Nashville - Way more than just a country town, Nashville has expanded to include artists of all genres building off the success of the Grand Ole Opry and the musicians who followed. Whether you tour the opry, visit a massive touring show at Ryman Auditorium, or head across the river to East Nashville for an up-and-coming indie band, there's so much history and inspiration packed into each musical experience in this southern town.
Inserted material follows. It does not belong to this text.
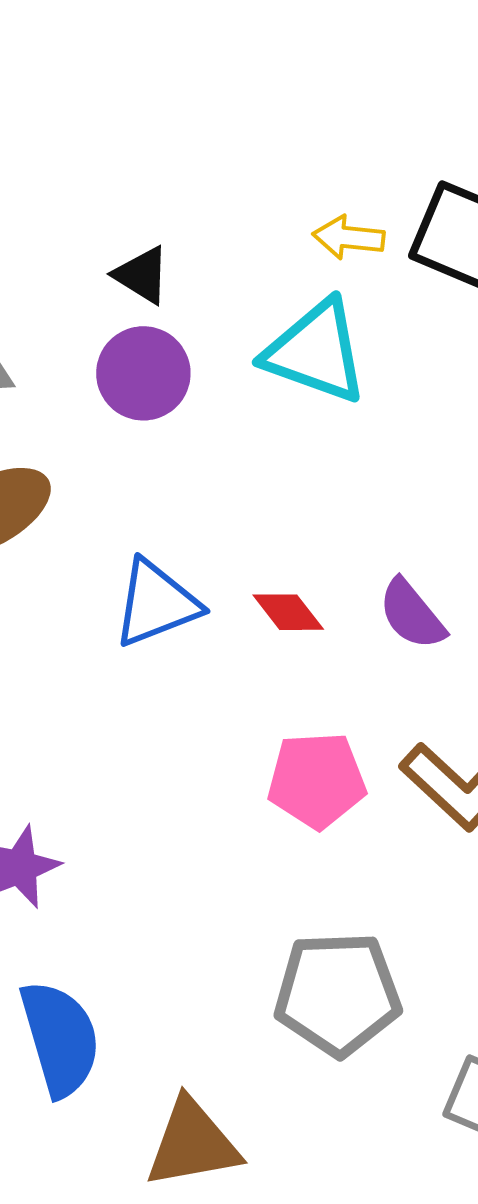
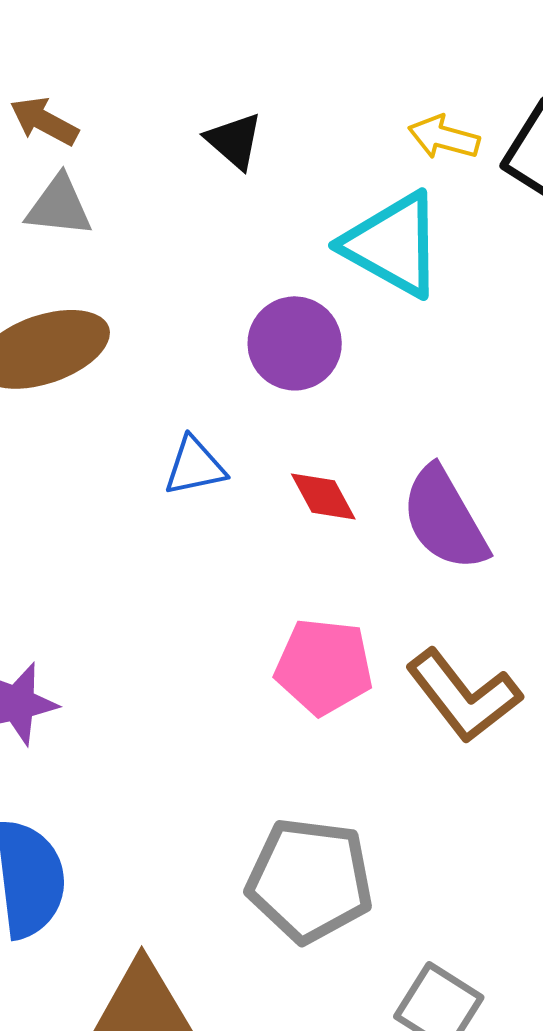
purple circle: (143, 373) -> (295, 343), moved
blue triangle: (156, 603) -> (195, 466), size x0.7
purple semicircle: (412, 614) -> (445, 519), size x1.4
Stop by Jack White's now infamous record store, Third Man, to record a song of your own inside a phone booth and press a record for just $15. If you're more of a country fan, swing by Bluebird Cafe for an intimate set with artists destined to top the country charts in the coming year -- a spot where artist like Kenny Chesney, Garth Brooks and Tim McGraw got their start.
Austin - The weirdest little big town in Texas is no stranger to music, with the nickname "the Live Music Capitol of the World" proudly emblazoned to its reputation. Though its music history is impressive, being home to artists like Janis Joplin and Stevie Ray Vaughn, its what's happening right now with Texas' music scene that's so impressive. Festivals like South by Southwest and Austin City Limits are rising above the likes of Lollapalooza and Bonnaroo as being the most-anticipated, and their growth rate isn't expected to stop anytime soon. When the festivals aren't happening, stop by Stubb's BBQ, Emo's, Donn's Depot, the Mean Eyed Cat and any other major city bar for live music any night of the week.
New Orleans - This jazz capitol of the world is guaranteed to have music blaring from some street parade or local bar at any point in the day. Known for being a town not afraid to have a good time, New Orleans is definitely the place to be if you want to learn a lot and have tons of fun while doing it. Jazz and blues combine to make Dixieland, a traditional form of music that this city keeps alive and well with its parades and swing parties. Stop by the famous Preservation Hall for some of the greatest jazz in the country playing each night, and head down Bourbon Street for dance parties happening on every corner. If you're lucky, you might get to walk "second line" in a real New Orleans parade -- whether it be celebrating a joyful event like a wedding or birth, or a somber one like a funeral, anyone on the street is welcome to walk in line behind the musicians to pay respects and celebrate life.
Memphis - Home of the Blues and famous for Elvis, you'll be amazed at how much more this Midwest town has to offer aside from its great history. Visit the iconic Sun Studios for a tour through the birthplace of music from Johnny Cash, Elvis Presley, and Carl Perkins, or if soul is more your style, Stax Records may be more your speed. Walking down Beale Street is like walking through a neon circus of lights and sounds, and your best bet is to just saunter through until you hear a beat that gets your toes tappin'. Top it off with a good dose of barbecue, and your in for a rock n' roll style good time.
Atlanta - If you've got hip hop and r&b burning in your soul, this home to T.I., Ludacris, Outkast, Cee Lo Green and dozens more of the best rappers in the game is bound to be your music destination of choice. This southern city is so notorious for its hip hop reputation, that movies like ATL, Drum Line and Get Low have all been inspired by the thriving music scene. Of course, if hip hop isn't your thing, artists like Zac Brown Band and the Grammy-winning Atlanta Symphony Orchestra frequent the clubs and venues around town.
Seattle - The home of grunge and indie-rock legendary lable Sub-Pop, Seattle is the perfect town for misfits, weirdos, rockers and hip kids. With historic spots like Kurt Cobain's childhood home and Jimi Hendrix's grave, there's a little something for everyone looking to learn more about rock n' roll. Most bands in the vain of thought aim to get signed to labels throughout Seattle, thus frequent all the venues and clubs filling the city's streets. Festivals like Bumbershoot draw national crowds, while smaller spots like the Crocodile draw locals like flies. Don't forget your umbrella!